When we don’t do this for our child, we risk harming proper development that could cause temporary, and possibly long-term, side-effects. If your child doesn’t regularly get enough sleep, or gets it erratically, you may notice some of these characteristics:
● shortened attention span
● difficulty coping with changes or transitions
● extra clingy
● insecurities about relatively simple things (like choosing clothes)
● inability to play independently (in an age-appropriate way)
● zoning out
A tired child will experience more emotional meltdowns and can even be more resistant to naps and settling down at bedtime. That is because good sleep breeds good sleep (and bad sleep – or unhealthy amounts of sleep – do not lead to better sleep later).
Are You Positive Your Child Is Getting Enough Sleep?
If you are unsure how much sleep your child is actually getting, consider keeping a sleep journal of all naps, wake times, and bedtimes. Do this for a full week and look at the average amount of sleep your child is getting each day. Does it fall into the recommended range for his age?
Even if her sleep does fall within the recommended range, do you still see signs of inadequate sleep? If you do, you may need to adjust her sleep routine to fit in an extra 10 – 15 minutes/day. This could be as simple as moving bedtime just a bit earlier.
Once your child is out of a good rhythm of healthy sleep they will need some help to get back into a healthy routine. It’s okay to revisit The Shuffle for a few days if you need a refresher.
Time Flies, Especially When You’re a Parent
A well-rested child usually has a consistent bedtime routine as well as consistent meals, naps, and snacks. Children thrive on regular habits and daily routines.
Some of the parents I work with are dedicated to a set bedtime routine and almost never keep their child out of the home in the evening or up too late. These parents learned to protect their child’s sleep in order to avoid the consequences of too many missed naps and bedtimes. Let’s face it, no one wants to endure meltdowns and tantrums at Target.
They really do pass quickly and you have an opportunity to establish a healthy, consistent sleep routine that helps your child feel more secure and stable and sets them up for optimum learning and development. Babies and toddlers are learning all of the time even though they are not “in school” yet!!
This may mean saying goodbye to late nights out for the time being (or hiring a trusted sitter).
Say Goodbye To Cranky Kids
I know that you can’t be perfect all of the time. Heaven knows I certain am not!
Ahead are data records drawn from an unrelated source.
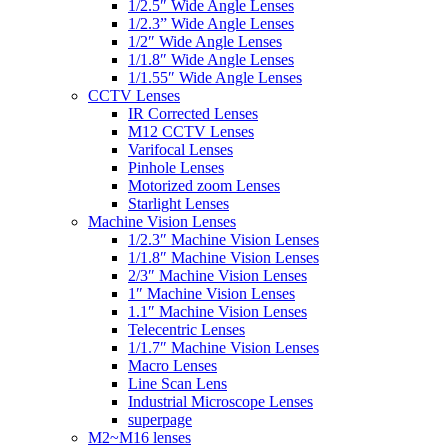
1/2.5″ Wide Angle Lenses
1/2.3” Wide Angle Lenses
1/2″ Wide Angle Lenses
1/1.8″ Wide Angle Lenses
1/1.55″ Wide Angle Lenses
CCTV Lenses
IR Corrected Lenses
M12 CCTV Lenses
Varifocal Lenses
Pinhole Lenses
Motorized zoom Lenses
Starlight Lenses
Machine Vision Lenses
1/2.3″ Machine Vision Lenses
1/1.8″ Machine Vision Lenses
2/3″ Machine Vision Lenses
1″ Machine Vision Lenses
1.1″ Machine Vision Lenses
Telecentric Lenses
1/1.7″ Machine Vision Lenses
Macro Lenses
Line Scan Lens
Industrial Microscope Lenses
superpage
M2~M16 lenses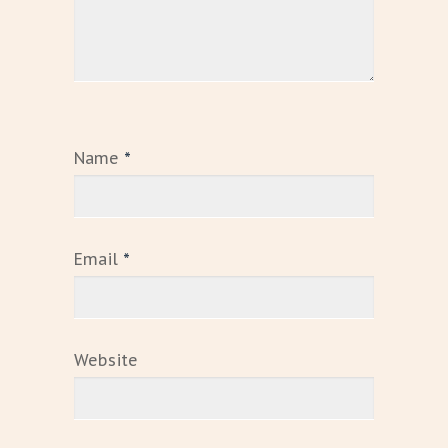
Name
*
Email
*
Website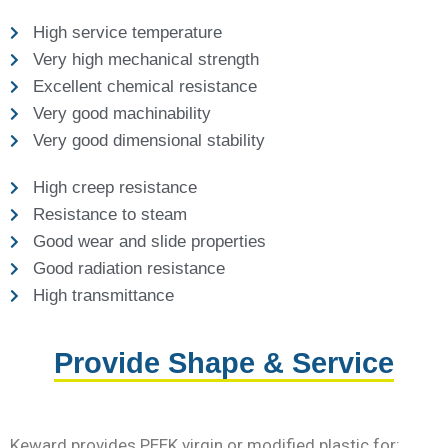
High service temperature
Very high mechanical strength
Excellent chemical resistance
Very good machinability
Very good dimensional stability
High creep resistance
Resistance to steam
Good wear and slide properties
Good radiation resistance
High transmittance
Provide Shape & Service
Keward provides PEEK virgin or modified plastic for: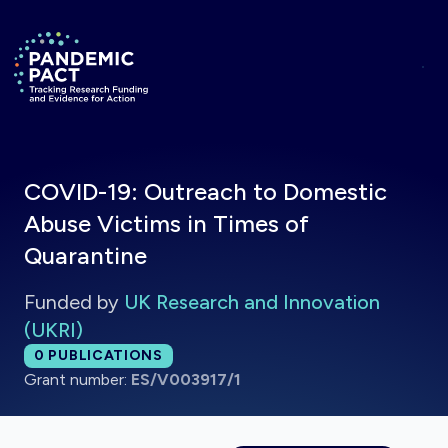
Skip to main content
Return to homepage
COVID-19: Outreach to Domestic
Abuse Victims in Times of
Quarantine
Funded by
UK Research and Innovation
(UKRI)
Total publications:
0
PUBLICATIONS
Grant number:
ES/V003917/1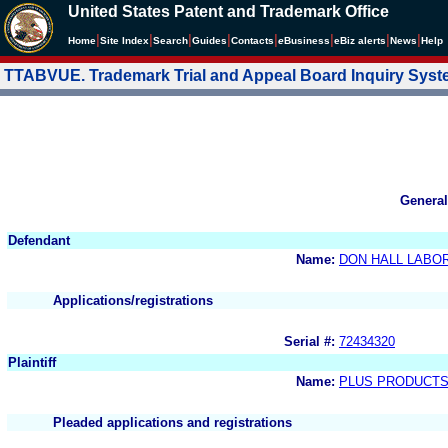
United States Patent and Trademark Office
|
|
|
|
|
|
|
|
Home
Site Index
Search
Guides
Contacts
e
Business
eBiz alerts
News
Help
TTABVUE. Trademark Trial and Appeal Board Inquiry Sys
General
Defendant
Name:
DON HALL LABOR
Applications/registrations
Serial #:
72434320
Plaintiff
Name:
PLUS PRODUCT
Pleaded applications and registrations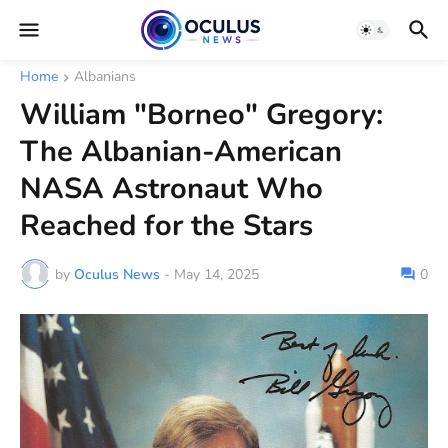
Home
Albanians
William "Borneo" Gregory:
The Albanian-American
NASA Astronaut Who
Reached for the Stars
by
Oculus News
-
May 14, 2025
0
That being said, there are a few extra things that you can do to ensure that your child is getting as much quality sleep as possible:
● Rely on your flexible routine, which should include a consistent meal and sleep schedule.
● Look for early signs of tiredness: eye-rubbing, yawning, glazed-over eyes, and general crankiness.
● Make sure your baby’s room is dark, devoid of distractions and noises, and at an appropriate temperature for sleeping (which is usually between 68 and 72 degrees Fahrenheit).
● Help your child prepare for bedtime with a consistently calm, relaxing routine each night.
● Be sure your child is exposed to sunlight each day and in a dimly lit room before bed in order to help his body naturally produce melatonin.
● Eliminate any screen exposure (such as tablets, e-readers, and smart phones) an hour before bedtime each night.